14. Il n’y a, dès lors, pas lieu de procéder à la substitution implicitement demandée et, sans qu’il soit besoin de se prononcer explicitement sur les autres moyens de la requête qui ont été examinés, Mme B est fondée à demander l’annulation des décisions des 24 juin 2020 et 30 juin 2020, dès lors qu’aucun des motifs venant au soutien de ces décisions ne figure au nombre de ceux susceptibles de les fonder légalement.
Sur les conclusions à fin d’injonction sous astreinte :
15. Dès lors qu’un allègement de service est attribué au titre d’une année scolaire et que l’année scolaire au titre de laquelle avait été sollicité l’allègement de service refusé par les décisions en litige est échue, il n’y a pas lieu de faire droit aux conclusions à fin d’injonction de la requête.
Sur les conclusions à fin d’indemnisation sous astreinte :
16. Dès lors qu’il résulte de l’instruction que le recteur de l’académie de Nantes aurait pu prendre la même décision, en se fondant sur un motif pouvant légalement la fonder, la faute qu’a constituée l’édiction de cette décision n’est pas à l’origine des préjudices résultant pour Mme B de cette décision. Il s’ensuit que les conclusions à fin d’indemnisation de la requête doivent être rejetées.
Sur les frais liés au litige :
17. Il n’y a pas lieu de mettre à la charge de l’Etat la somme demandée par la requérante au titre des frais exposés et non compris dans les dépens, sur le fondement de l’article L. 761-1 du code de justice administrative, Mme B, qui n’est pas représentée par un avocat, ne justifiant pas avoir exposé de tels frais.
D E C I D E :
Article 1er : Les décisions des 24 juin 2020 et 30 juin 2020 du recteur de l’académie de Nantes sont annulées.
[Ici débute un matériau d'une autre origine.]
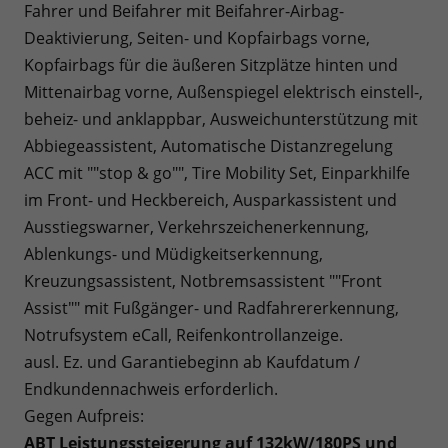
Fahrer und Beifahrer mit Beifahrer-Airbag-
Deaktivierung, Seiten- und Kopfairbags vorne,
Kopfairbags für die äußeren Sitzplätze hinten und
Mittenairbag vorne, Außenspiegel elektrisch einstell-,
beheiz- und anklappbar, Ausweichunterstützung mit
Abbiegeassistent, Automatische Distanzregelung
ACC mit ""stop & go"", Tire Mobility Set, Einparkhilfe
im Front- und Heckbereich, Ausparkassistent und
Ausstiegswarner, Verkehrszeichenerkennung,
Ablenkungs- und Müdigkeitserkennung,
Kreuzungsassistent, Notbremsassistent ""Front
Assist"" mit Fußgänger- und Radfahrererkennung,
Notrufsystem eCall, Reifenkontrollanzeige.
ausl. Ez. und Garantiebeginn ab Kaufdatum /
Endkundennachweis erforderlich.
Gegen Aufpreis:
ABT Leistungssteigerung auf 132kW/180PS und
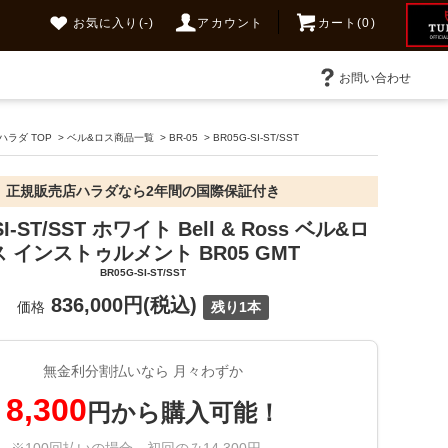
お気に入り
(-)
アカウント
カート(0)
お問い合わせ
ラダ TOP
>
ベル&ロス商品一覧
>
BR-05
>
BR05G-SI-ST/SST
正規販売店ハラダなら2年間の国際保証付き
SI-ST/SST ホワイト Bell & Ross ベル&ロ
ス インストゥルメント BR05 GMT
BR05G-SI-ST/SST
836,000円(税込)
価格
残り1本
無金利分割払いなら 月々わずか
8,300
円から購入可能！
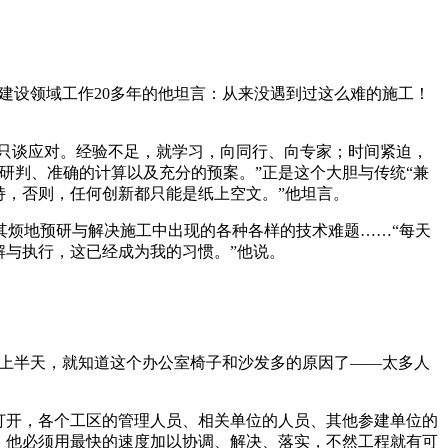
建设领域工作20多年的他坦言：从来没遇到过这么难的施工！
只谈应对。经验不足，就学习，向同行、向专家；时间紧迫，
研判、准确的计算以及充分的预案。”正是这个大胆与传统“兼
持，否则，任何创新都只能是纸上空文。”他坦言。
烦地预研与解决施工中出现的各种各样的技术难题……“每天
解与执行，这已经成为我的习惯。”他说。
待上半天，就知道这个办公室椅子和沙发多的原因了——太多人
打开，各个工区的管理人员、相关单位的人员、其他参建单位的
，他必须用最快的速度加以协调、解决、落实，不然工程就有可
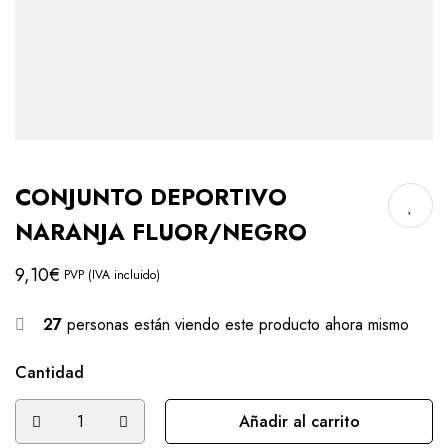
CONJUNTO DEPORTIVO
NARANJA FLUOR/NEGRO
9,10
€
PVP (IVA incluido)
27
personas están viendo este producto ahora mismo
Cantidad
Añadir al carrito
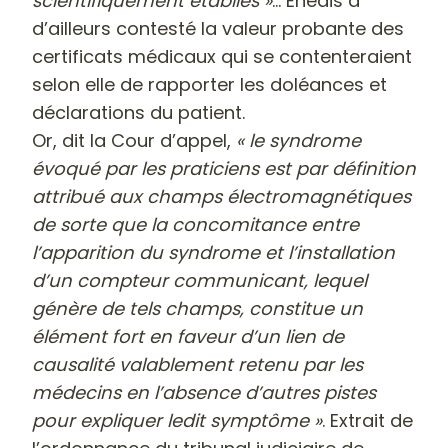
scientifiquement établies »
… Enedis a
d’ailleurs contesté la valeur probante des
certificats médicaux qui se contenteraient
selon elle de rapporter les doléances et
déclarations du patient.
Or, dit la Cour d’appel,
« le syndrome
évoqué par les praticiens est par définition
attribué aux champs électromagnétiques
de sorte que la concomitance entre
l’apparition du syndrome et l’installation
d’un compteur communicant, lequel
génère de tels champs, constitue un
élément fort en faveur d’un lien de
causalité valablement retenu par les
médecins en l’absence d’autres pistes
pour expliquer ledit symptôme »
. Extrait de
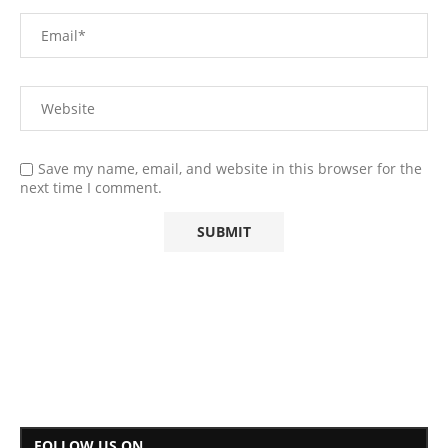
Save my name, email, and website in this browser for the
next time I comment.
FOLLOW US ON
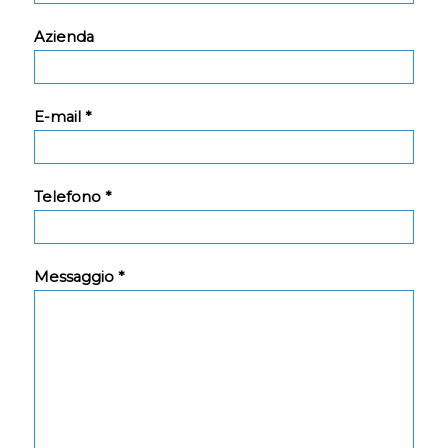
Azienda
E-mail *
Telefono *
Messaggio *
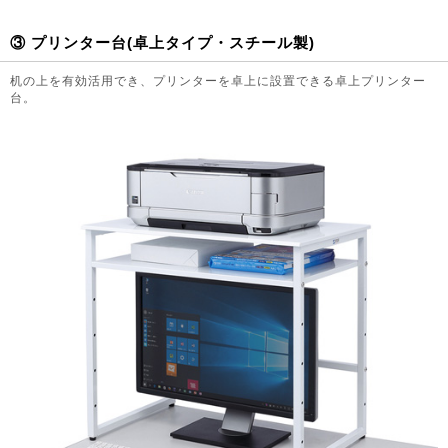
③ プリンター台(卓上タイプ・スチール製)
机の上を有効活用でき、プリンターを卓上に設置できる卓上プリンター
台。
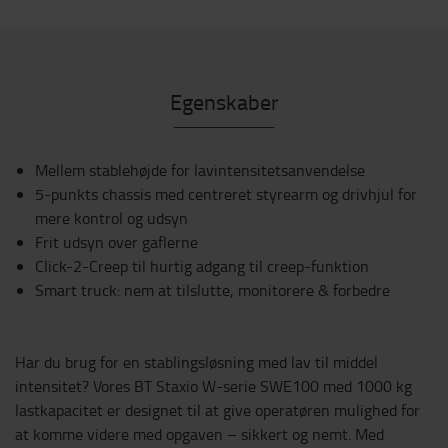
Egenskaber
Mellem stablehøjde for lavintensitetsanvendelse
5-punkts chassis med centreret styrearm og drivhjul for
mere kontrol og udsyn
Frit udsyn over gaflerne
Click-2-Creep til hurtig adgang til creep-funktion
Smart truck: nem at tilslutte, monitorere & forbedre
Har du brug for en stablingsløsning med lav til middel
intensitet? Vores BT Staxio W-serie SWE100 med 1000 kg
lastkapacitet er designet til at give operatøren mulighed for
at komme videre med opgaven – sikkert og nemt. Med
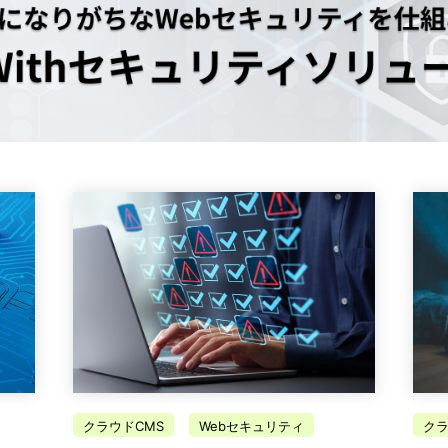
クラウドCMS
Webセキュリティ
クラ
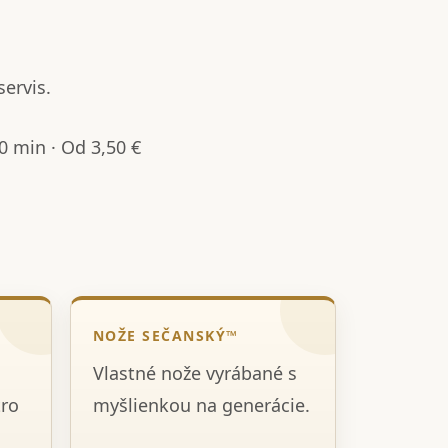
servis.
 min · Od 3,50 €
NOŽE SEČANSKÝ™
Vlastné nože vyrábané s
tro
myšlienkou na generácie.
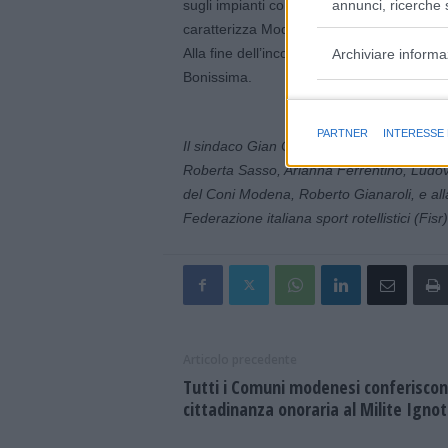
sugli impianti contribuiscono a costruire 
annunci, ricerche s
caratterizza Modena, territorio di cui vo
Alla fine dell’incontro le quattro atlete h
Archiviare informa
Bonissima.
Finalità e caratter
PARTNER
INTERESSE
Il sindaco Gian Carlo Muzzarelli e l’asse
Roberta Sasso, Arianna Ferrentino, Ludovi
del Coni Modena, Roberto Gianaroli, e all
Federazione italiana sport rotellistici (Fisr
Articolo precedente
Tutti i Comuni modenesi conferiscon
cittadinanza onoraria al Milite Igno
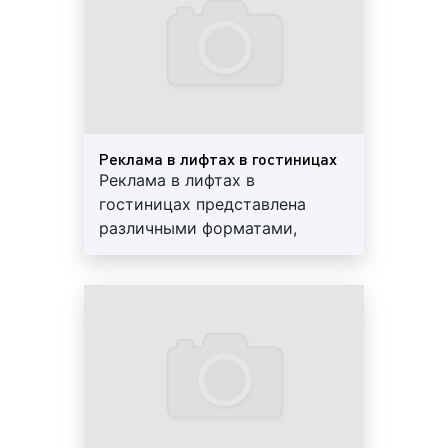
популярных, поскольку является недорогим,
осуществляется специальной
но крайне эффективным. Многие клиенты
пленкой, которая устойчива к
нашего рекламного агентства,
солнечным лучам, перепадам
располагающие небольшим рекламным
температуры и обильным
бюджетом, используют именно данный
осадкам. Условия уточняйте у
формат рекламы в гостиницах;
наших менеджеров
Реклама в лифтах в гостиницах
Пример брендирования лифтов в гостиницах:
Реклама в лифтах в
гостиницах представлена
различными форматами,
2)
В зависимости от форматов печатная реклама в
одним из которых является
гостиницах бывает:
рекламный стикер. Стикер
или листовка крепятся либо в
А1
– 594 х 841 мм;
специальной рамке, либо
А2
– 420 х 594 мм;
благодаря клеевому
А3
– 297 х 420 мм;
оборотному слою. Самый
А4
– 210 х 297 мм;
популярный формат – А4.
А5
– 148 х 210 мм;
Однако в зависимости от
А6
– 105 x 148 мм;
условий может быть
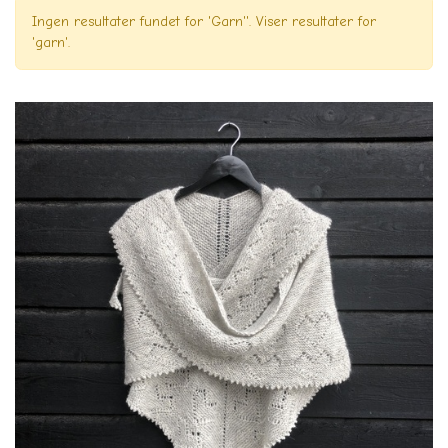
Ingen resultater fundet for '
Garn'
'. Viser resultater for
'
garn
'.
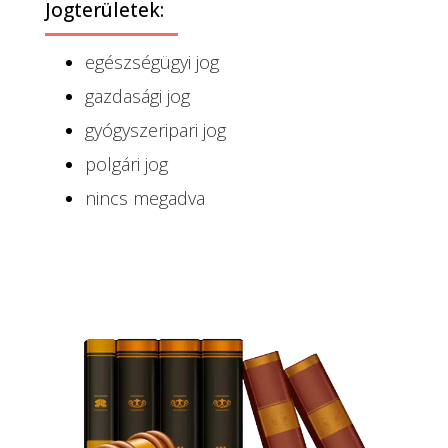
Jogterületek:
egészségügyi jog
gazdasági jog
gyógyszeripari jog
polgári jog
nincs megadva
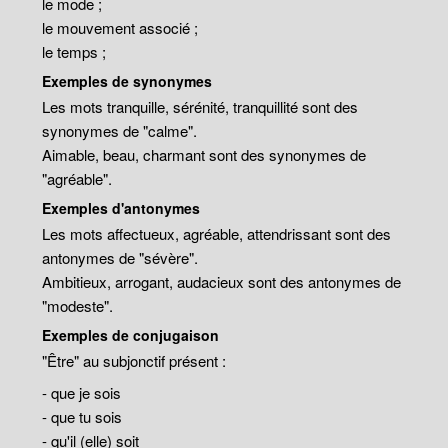
le mode ;
le mouvement associé ;
le temps ;
Exemples de synonymes
Les mots tranquille, sérénité, tranquillité sont des
synonymes de "calme".
Aimable, beau, charmant sont des synonymes de
"agréable".
Exemples d'antonymes
Les mots affectueux, agréable, attendrissant sont des
antonymes de "sévère".
Ambitieux, arrogant, audacieux sont des antonymes de
"modeste".
Exemples de conjugaison
"Être" au subjonctif présent :
- que je sois
- que tu sois
- qu'il (elle) soit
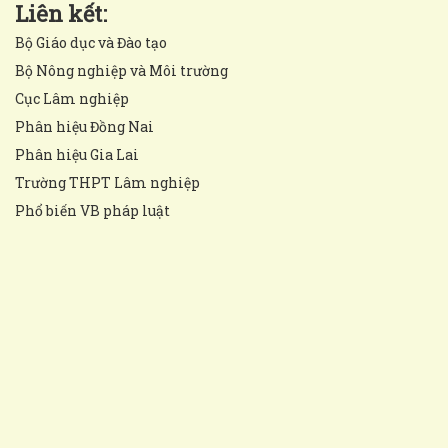
Liên kết:
Bộ Giáo dục và Đào tạo
Bộ Nông nghiệp và Môi trường
Cục Lâm nghiệp
Phân hiệu Đồng Nai
Phân hiệu Gia Lai
Trường THPT Lâm nghiệp
Phổ biến VB pháp luật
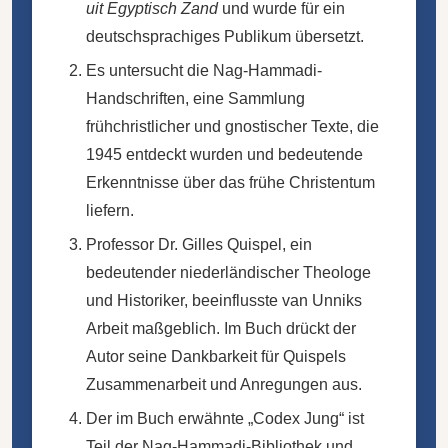
uit Egyptisch Zand
und wurde für ein
deutschsprachiges Publikum übersetzt.
Es untersucht die Nag-Hammadi-
Handschriften, eine Sammlung
frühchristlicher und gnostischer Texte, die
1945 entdeckt wurden und bedeutende
Erkenntnisse über das frühe Christentum
liefern.
Professor Dr. Gilles Quispel, ein
bedeutender niederländischer Theologe
und Historiker, beeinflusste van Unniks
Arbeit maßgeblich. Im Buch drückt der
Autor seine Dankbarkeit für Quispels
Zusammenarbeit und Anregungen aus.
Der im Buch erwähnte „Codex Jung“ ist
Teil der Nag-Hammadi-Bibliothek und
Article 2 : Le surplus des conclusions de la requête de Mme B est rejeté.
Article 3 : Le présent jugement sera notifié à Mme A B et au ministre de l’éducation nationale et de la jeunesse.
Copie en sera adressée à la rectrice de l’académie de Nantes.
Délibéré après l’audience du 12 octobre 2023, à laquelle siégeaient :
Mme Gourmelon, présidente,
Mme Milin, première conseillère,
M. Cordrie, conseiller.
Rendu public par mise à disposition au greffe le 9 novembre 2023.
La rapporteure,
C. MILIN
La présidente,
V. GOURMELON
La greffière,
F. ARLAIS
La République mande et ordonne au ministre de l’éducation nationale et de la jeunesse en ce qui le concerne ou à tous commissaires de justice à ce requis en ce qui concerne les voies de droit commun contre les parties privées, de pourvoir à l’exécution de la présente décision.